Al-Hammad (2011) conducted a study aiming at examining the teaching performance level of 18 English language teachers from the intermediate-level schools in the city of Hail, Saudi Arabia, according to the teaching quality standards. By employing an analytical and descriptive approach, Al-Hammad utilized a controlled observation method on teaching standards and found that the use of teaching aids, and class management skills were highly achieved. In that study and within her sample, students’ assessment and lesson delivery were satisfactorily accomplished.

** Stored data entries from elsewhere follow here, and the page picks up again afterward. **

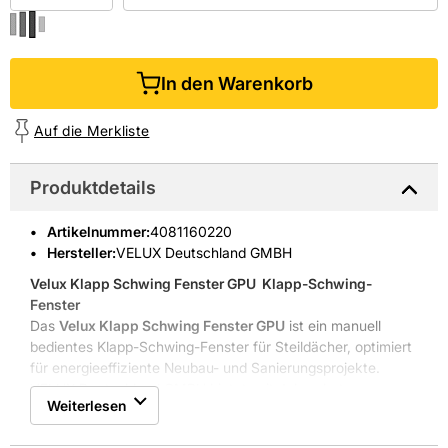
In den Warenkorb
Auf die Merkliste
Produktdetails
Artikelnummer
:
4081160220
Hersteller:
VELUX Deutschland GMBH
Velux Klapp Schwing Fenster GPU
 Klapp-Schwing-
Fenster
Das
Velux Klapp Schwing Fenster GPU
ist ein manuell
bedientes Klapp-Schwing-Fenster für Steildächer, optimiert
für energieeffiziente Neubau- und Sanierungsprojekte.
VELUX Deutschland GMBH bietet seit Jahrzehnten
Weiterlesen
Dachfenster, Oberlichter und Sonnenschutz mit hohem
Praxisnutzen an. Der Firmensitz in Hamburg steht für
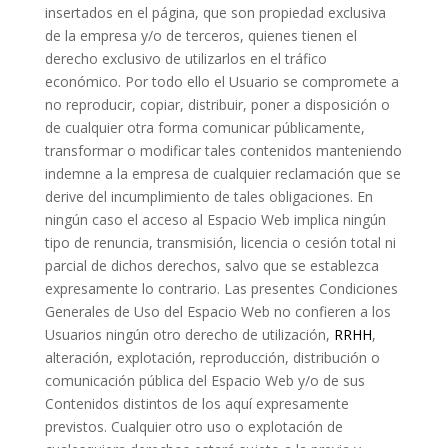
insertados en el página, que son propiedad exclusiva
de la empresa y/o de terceros, quienes tienen el
derecho exclusivo de utilizarlos en el tráfico
económico. Por todo ello el Usuario se compromete a
no reproducir, copiar, distribuir, poner a disposición o
de cualquier otra forma comunicar públicamente,
transformar o modificar tales contenidos manteniendo
indemne a la empresa de cualquier reclamación que se
derive del incumplimiento de tales obligaciones. En
ningún caso el acceso al Espacio Web implica ningún
tipo de renuncia, transmisión, licencia o cesión total ni
parcial de dichos derechos, salvo que se establezca
expresamente lo contrario. Las presentes Condiciones
Generales de Uso del Espacio Web no confieren a los
Usuarios ningún otro derecho de utilización,
RRHH
,
alteración, explotación, reproducción, distribución o
comunicación pública del Espacio Web y/o de sus
Contenidos distintos de los aquí expresamente
previstos. Cualquier otro uso o explotación de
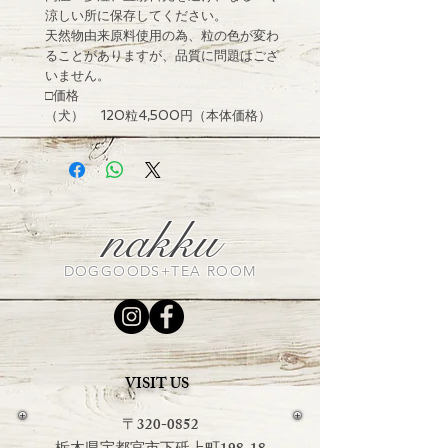
涼しい所に保存してください。
天然物由来原料使用の為、粒の色が変わ
ることがありますが、品質に問題はござ
いません。
□価格
（犬） 120粒4,500円（本体価格）
nakku
DOGGOODS+TEA ROOM
VISIT US
〒320-0852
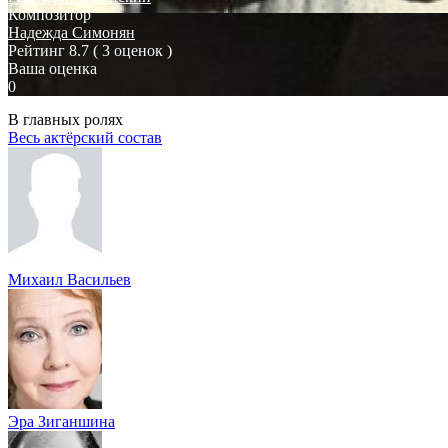
Композитор
Надежда Симонян
Рейтинг
8.7
( 3 оценок )
Ваша оценка
0
В главных ролях
Весь актёрский состав
Михаил Васильев
Эра Зиганшина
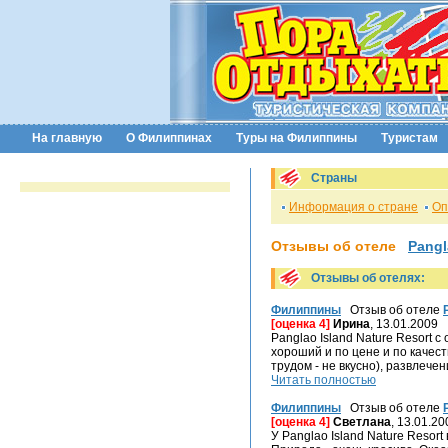
На главную
О Филиппинах
Туры на Филиппины
Туристам
Страны
Информация о стране
Оп
Отзывы об отеле
Pangl
Отзывы об отелях:
Филиппины
Отзыв об отеле
[оценка 4]
Ирина
, 13.01.2009
Panglao Island Nature Resort 
хороший и по цене и по качеств
трудом - не вкусно), развлечени
Читать полностью
Филиппины
Отзыв об отеле
[оценка 4]
Светлана
, 13.01.20
У Panglao Island Nature Reso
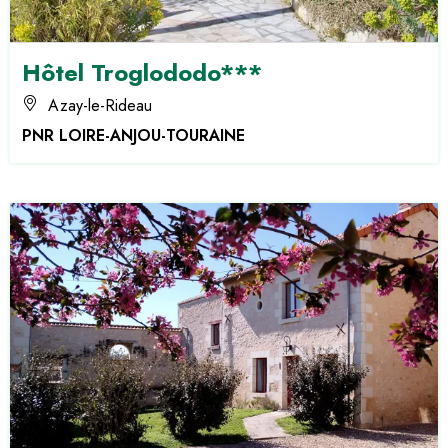
Hôtel Troglododo***
Azay-le-Rideau
PNR LOIRE-ANJOU-TOURAINE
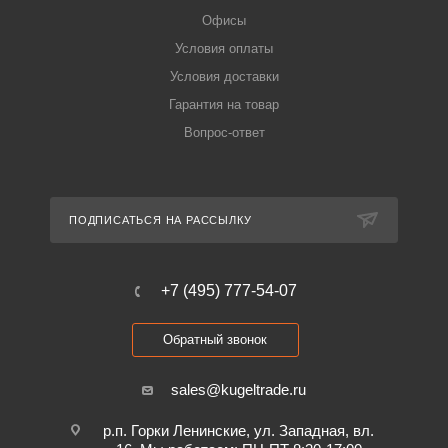
Офисы
Условия оплаты
Условия доставки
Гарантия на товар
Вопрос-ответ
ПОДПИСАТЬСЯ НА РАССЫЛКУ
+7 (495) 777-54-07
Обратный звонок
sales@kugeltrade.ru
р.п. Горки Ленинские, ул. Западная, вл.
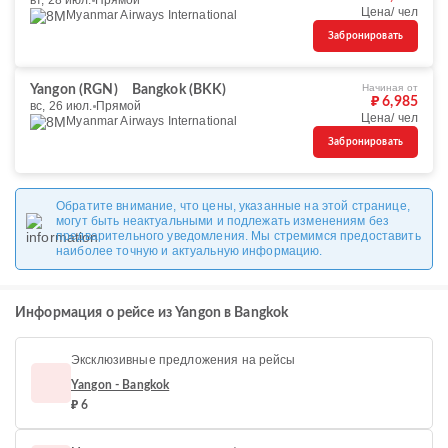
вт, 28 июл.
Прямой
Цена/ чел
Myanmar Airways International
Забронировать
Начиная от
Yangon (RGN)
Bangkok (BKK)
₽ 6,985
вс, 26 июл.
Прямой
Цена/ чел
Myanmar Airways International
Забронировать
Обратите внимание, что цены, указанные на этой странице,
могут быть неактуальными и подлежать изменениям без
предварительного уведомления. Мы стремимся предоставить
наиболее точную и актуальную информацию.
Информация о рейсе из Yangon в Bangkok
Эксклюзивные предложения на рейсы
Yangon - Bangkok
₽ 6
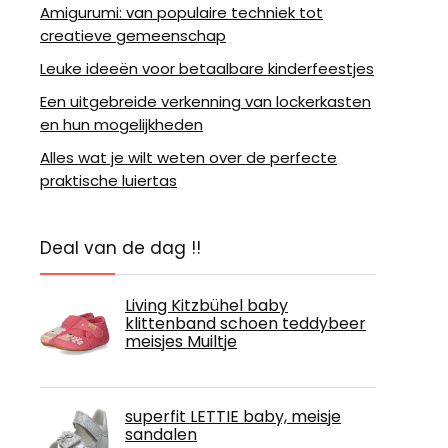
Amigurumi: van populaire techniek tot
creatieve gemeenschap
Leuke ideeën voor betaalbare kinderfeestjes
Een uitgebreide verkenning van lockerkasten
en hun mogelijkheden
Alles wat je wilt weten over de perfecte
praktische luiertas
Deal van de dag !!
Living Kitzbühel baby
klittenband schoen teddybeer
meisjes Muiltje
superfit LETTIE baby, meisje
sandalen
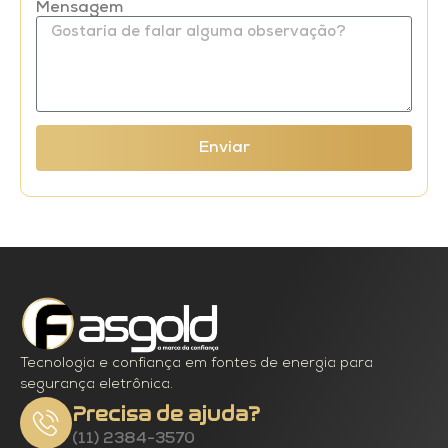
Mensagem
Enviar
Tecnologia e confiança em fontes de energia para
segurança eletrônica.
Precisa de ajuda?
(11) 2384-3570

Lesson planning was, however, the lowest quality standard achieved by her participants. Al-Hammad’s study reinforces the importance of conducting in-service training sessions on teaching quality standards for English language teachers mainly in the three dimensions of: Planning, implementation and assessment. Despite the fact that the sample was solely English language teachers, the dimension and the criteria were not subject-content oriented and could be applicable to teachers of any other subjects. In the Gulf context Al Mahrooqi, Denman, Al-Siyabi, and Al-Maamari (2015) compared Omani school students and teachers’ perceptions of the characteristics of good EFL teachers. One hundred and seventy-one Omani students and 233 English teachers took part in the study which showed general agreement between students and teachers about the importance of all characteristic categories, with special importance to English language proficiency and equality in treating students.

6 Summary and Implications

In this chapter, we have shown how EFL teacher evaluation might be different from other types of teacher evaluation. Purposes and methods may look the same for all subject teachers; however, when conducted for language teachers, evaluators need to consider the uniqueness and the nature of the subject matter. Different concerns for EFL teacher evaluation have been discussed separately and need to be taken into account before determining and constructing academic systems to evaluate language teachers.